WHAT YOU HAVE TO DO
The answer must be one number: how many lines in the records below contain the string "Zlatý".

Dataset entries

▽

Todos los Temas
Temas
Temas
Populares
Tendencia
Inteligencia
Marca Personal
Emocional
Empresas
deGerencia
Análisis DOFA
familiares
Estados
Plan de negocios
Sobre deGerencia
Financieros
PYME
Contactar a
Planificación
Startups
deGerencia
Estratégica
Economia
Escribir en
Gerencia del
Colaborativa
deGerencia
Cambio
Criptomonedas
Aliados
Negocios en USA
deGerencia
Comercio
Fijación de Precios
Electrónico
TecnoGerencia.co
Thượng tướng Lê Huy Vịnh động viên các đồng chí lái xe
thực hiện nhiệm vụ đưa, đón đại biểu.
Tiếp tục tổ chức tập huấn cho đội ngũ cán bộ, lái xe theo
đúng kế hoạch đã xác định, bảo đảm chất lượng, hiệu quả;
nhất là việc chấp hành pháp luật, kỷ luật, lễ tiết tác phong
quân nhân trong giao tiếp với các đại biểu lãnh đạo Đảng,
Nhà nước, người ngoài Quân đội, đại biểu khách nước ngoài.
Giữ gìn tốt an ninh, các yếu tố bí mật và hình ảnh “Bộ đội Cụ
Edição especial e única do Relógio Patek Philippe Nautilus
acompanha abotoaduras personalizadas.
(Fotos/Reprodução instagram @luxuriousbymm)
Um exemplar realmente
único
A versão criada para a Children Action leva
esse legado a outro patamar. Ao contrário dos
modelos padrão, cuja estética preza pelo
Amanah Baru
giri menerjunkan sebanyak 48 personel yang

△
▽

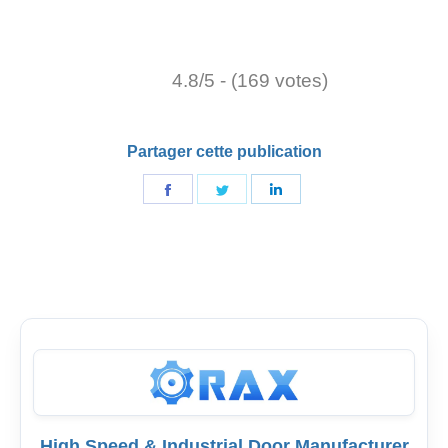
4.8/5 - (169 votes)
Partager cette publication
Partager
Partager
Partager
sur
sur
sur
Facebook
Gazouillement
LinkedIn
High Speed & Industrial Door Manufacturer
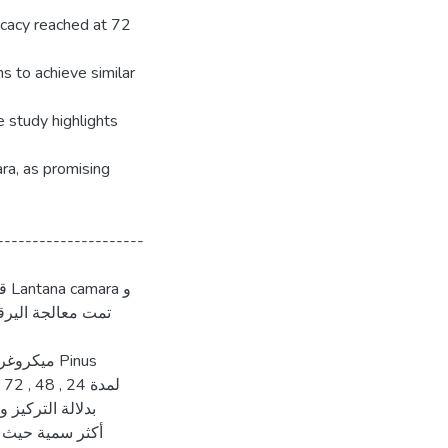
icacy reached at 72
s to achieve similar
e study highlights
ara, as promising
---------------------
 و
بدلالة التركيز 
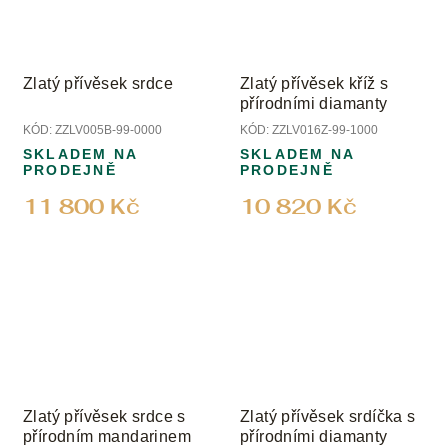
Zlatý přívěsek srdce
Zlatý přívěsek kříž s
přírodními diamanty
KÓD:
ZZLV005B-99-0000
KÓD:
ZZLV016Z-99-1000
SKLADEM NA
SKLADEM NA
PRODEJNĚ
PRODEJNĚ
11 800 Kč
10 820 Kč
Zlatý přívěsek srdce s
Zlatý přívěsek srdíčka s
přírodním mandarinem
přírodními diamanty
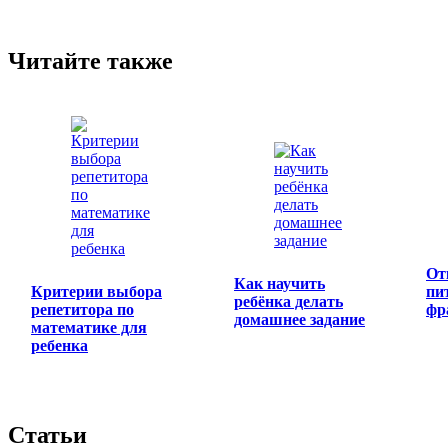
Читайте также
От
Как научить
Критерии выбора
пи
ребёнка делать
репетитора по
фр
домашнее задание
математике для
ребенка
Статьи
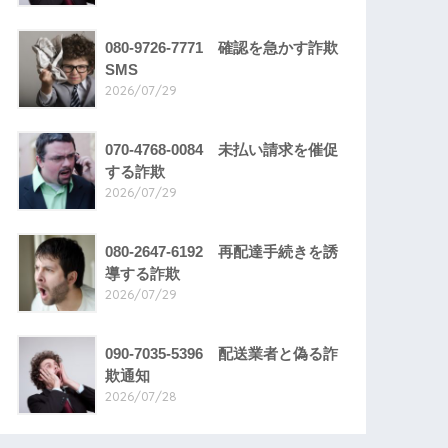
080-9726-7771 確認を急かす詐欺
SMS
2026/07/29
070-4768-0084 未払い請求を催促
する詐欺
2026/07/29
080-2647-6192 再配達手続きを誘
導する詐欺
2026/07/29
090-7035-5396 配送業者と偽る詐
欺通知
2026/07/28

△

SOLUTION
4